====== PROVIDED MATERIAL

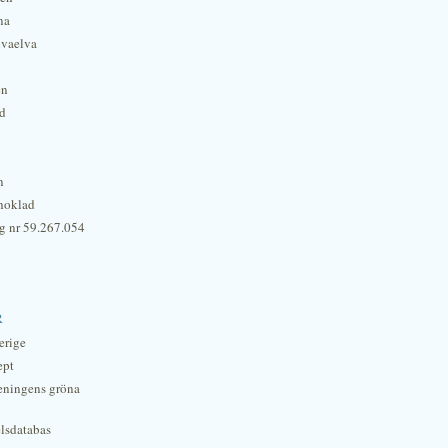
na
lvaelva
én
rd
n
hoklad
g nr 59.267.054
r
erige
ept
eningens gröna
lsdatabas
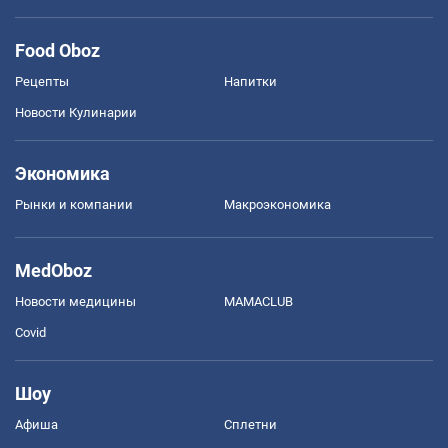
Food Oboz
Рецепты
Напитки
Новости Кулинарии
Экономика
Рынки и компании
Mакроэкономика
MedOboz
Новости медицины
MAMACLUB
Covid
Шоу
Афиша
Сплетни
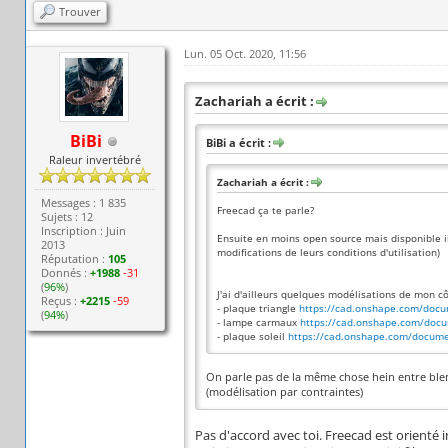
Trouver
Lun. 05 Oct. 2020, 11:56
Zachariah a écrit :
BiBi
BiBi a écrit :
Raleur invertébré
Zachariah a écrit :
Messages : 1 835
Freecad ça te parle?
Sujets : 12
Inscription : Juin
Ensuite en moins open source mais disponible il
2013
modifications de leurs conditions d'utilisation)
Réputation :
105
Donnés :
+1988
-31
(
96%
)
J'ai d'ailleurs quelques modélisations de mon cô
Reçus :
+2215
-59
- plaque triangle
https://cad.onshape.com/doc
(
94%
)
- lampe carmaux
https://cad.onshape.com/doc
- plaque soleil
https://cad.onshape.com/docume
On parle pas de la même chose hein entre blen
(modélisation par contraintes)
Pas d'accord avec toi. Freecad est orienté 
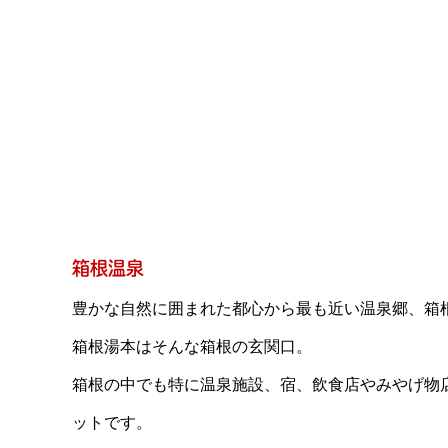
箱根温泉
豊かな自然に囲まれた都心から最も近い温泉郷、箱
箱根湯本はそんな箱根の玄関口。
箱根の中でも特に温泉施設、宿、飲食店やみやげ物
ットです。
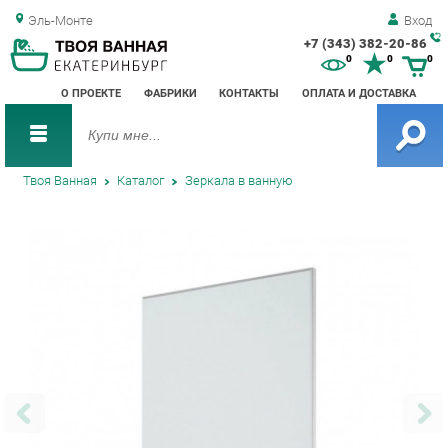
Эль-Монте
Вход
+7 (343) 382-20-86
Зак
0
0
0
обр
О ПРОЕКТЕ
ФАБРИКИ
КОНТАКТЫ
ОПЛАТА И ДОСТАВКА
зво
Твоя Ванная
Каталог
Зеркала в ванную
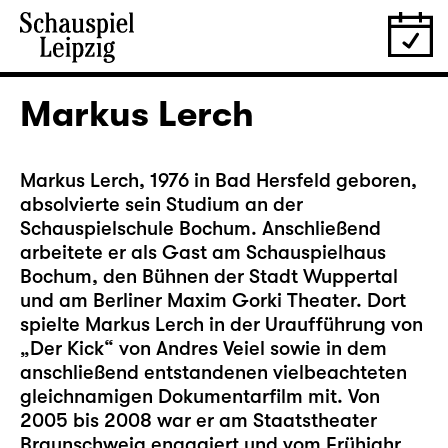
Markus Lerch
Markus Lerch, 1976 in Bad Hersfeld geboren,
absolvierte sein Studium an der
Schauspielschule Bochum. Anschließend
arbeitete er als Gast am Schauspielhaus
Bochum, den Bühnen der Stadt Wuppertal
und am Berliner Maxim Gorki Theater. Dort
spielte Markus Lerch in der Uraufführung von
„Der Kick“ von Andres Veiel sowie in dem
anschließend entstandenen vielbeachteten
gleichnamigen Dokumentarfilm mit. Von
2005 bis 2008 war er am Staatstheater
Braunschweig engagiert und vom Frühjahr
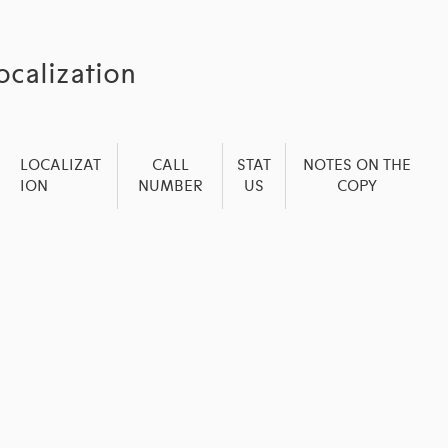
ocalization
LOCALIZAT
CALL
STAT
NOTES ON THE
ION
NUMBER
US
COPY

============

The lines to return are those in the entries above that hold "parle".

> [ANSWER SPACE]:
Freecad ça te parle?
On parle pas de la même chose hein entre blen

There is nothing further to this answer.